DOP076 A phase 2B, multicenter, randomized, placebo-controlled dose-ranging trial of peficitinab, an oral JAK inhibitor, in patients with moderately to severely active ulcerative colitis
Sands B.*1, Sandborn W.2, Feagan B.G.3, Lichtenstein G.4, Zhang H.5, Szapary P.5, Panes J.6, Vermeire S.7, O'Brien C.5, Dewey J.5, Yang Z.5, Johanns J.5, Strauss R.5, Marano C.5
1Icahn School of Medicine at Mt Sinai, New York, United States 2University of California San Diego, La Jolla, United States 3Robarts Clinical Trials, Robarts Research Institute, Western University, London, Canada 4University of Pennsylvania, Philadelphia, United States 5Janssen Research & Development, LLC, Spring House, United States 6Hospital Clinic Barcelona, IDIBAPS, CIVERehd, Barcelona, Spain 7Uz Leuven, Campus Gasthuisberg, Leuven, Belgium
Janus kinases (JAK) are intracellular signaling molecules central to immune responses in IBD. We studied efficacy and safety of peficitinib, an oral JAK inhibitor, in moderate-severe UC.
Eligible patients had a Mayo score of 6–12, including a centrally read endoscopy subscore ≥2, and inadequate response to, or failure to tolerate corticosteroids, 6-MP/AZA, or TNF antagonists. Patients were randomized at wk0 to PBO (n=43), peficitinib 25mg qd, 75mg qd, 150mg qd, or 75mg bid (n=44 per group). Primary endpoint was change from baseline Mayo score at wk8; Multiple Comparison Procedures method was used to analyze dose response for qd regimens. Secondary endpoints (using central endoscopic subscore) were clinical response and remission and mucosal healing at wk8. Safety was evaluated through wk8.
219 patients were randomized. Baseline characteristics and concomitant medications were generally similar among treatment groups. Primary endpoint of dose response for qd regimens was not met (adjusted p-values for candidate dose response curves were >0.05). Change from baseline in Mayo score at wk 8 was numerically higher for peficitinib doses ≥75mg qd vs PBO (−2.3 [25mg qd], −3.1 [75mg qd], −2.8 [150mg qd], vs −2.4 [PBO]); none reached statistical significance. Trends for efficacy were observed for doses ≥75mg qd based on proportion of patients with clinical response (34.1% [25mgqd], 54.5% [75mg qd], 54.5% [150mg qd], 54.5% [75mg bid] vs 39.5% [PBO]), clinical remission (15.9% [25mg qd], 15.9% [75mg qd], 27.3% [150mg qd],15.9% [75mg bid] vs 7.0% [PBO]) and mucosal healing (20.5% [25mg qd], 29.5% [75mg qd], 45.5% [150mg qd], 36.4% [75mg bid], vs 18.6% [PBO]). AE rates were higher across peficitinib groups vs PBO through wk8 (45.5% [combined] vs 34.9% [PBO]) mainly occurring in ≥75mg qd dose groups. Most common AEs were UC (5.7% [combined] vs 9.3% [PBO]), CPK increase (4.0% [combined] vs 0.0% [PBO]). Rates of discontinuation due to AE were similar between combined peficitinib groups and PBO (8.0% and 7.0%, respectively). SAEs were uncommon (3.4% [combined] vs 4.7% [PBO]). Incidences of infection were similar (12.5% [combined] vs 14.0% [PBO]). Serious infections were rare. There were modest increases in fasting lipids and CPK for doses of ≥75mg qd.

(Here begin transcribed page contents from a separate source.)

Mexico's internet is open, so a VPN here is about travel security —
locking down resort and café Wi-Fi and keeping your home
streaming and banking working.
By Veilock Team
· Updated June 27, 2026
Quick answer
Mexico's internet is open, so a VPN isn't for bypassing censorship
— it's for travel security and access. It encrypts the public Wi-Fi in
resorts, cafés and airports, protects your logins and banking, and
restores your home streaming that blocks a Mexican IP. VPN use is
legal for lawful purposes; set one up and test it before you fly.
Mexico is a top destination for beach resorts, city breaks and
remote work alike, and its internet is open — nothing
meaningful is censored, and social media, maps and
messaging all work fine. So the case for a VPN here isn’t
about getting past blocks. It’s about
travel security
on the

Peficitinib did not demonstrate dose response based on mean change from baseline Mayo score at wk8 in patients with moderate-severe UC. Trends for greater proportions of patients achieving clinical response, clinical remission, and mucosal healing were observed at doses ≥75mg qd. The safety profile of peficitinib through wk8 was generally consistent with the known profile of JAK inhibitors.